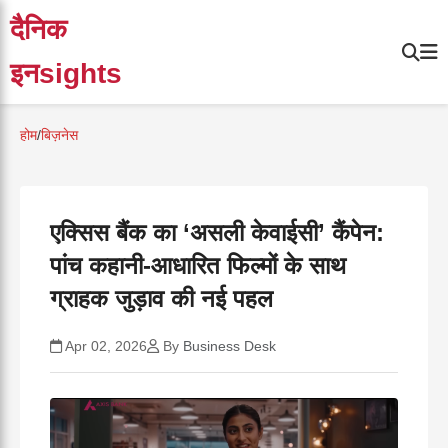
दैनिक
इनsights
होम
/
बिज़नेस
एक्सिस बैंक का ‘असली केवाईसी’ कैंपेन:
पांच कहानी-आधारित फिल्मों के साथ
ग्राहक जुड़ाव की नई पहल
Apr 02, 2026
By
Business Desk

# ABOUT THIS EXERCISE
Each line above gets copied exactly; leave the pictures out.

# REPLY TO THE EXERCISE
दैनिक
इनsights
होम
/
बिज़नेस
एक्सिस बैंक का ‘असली केवाईसी’ कैंपेन:
पांच कहानी-आधारित फिल्मों के साथ
ग्राहक जुड़ाव की नई पहल
Apr 02, 2026
By
Business Desk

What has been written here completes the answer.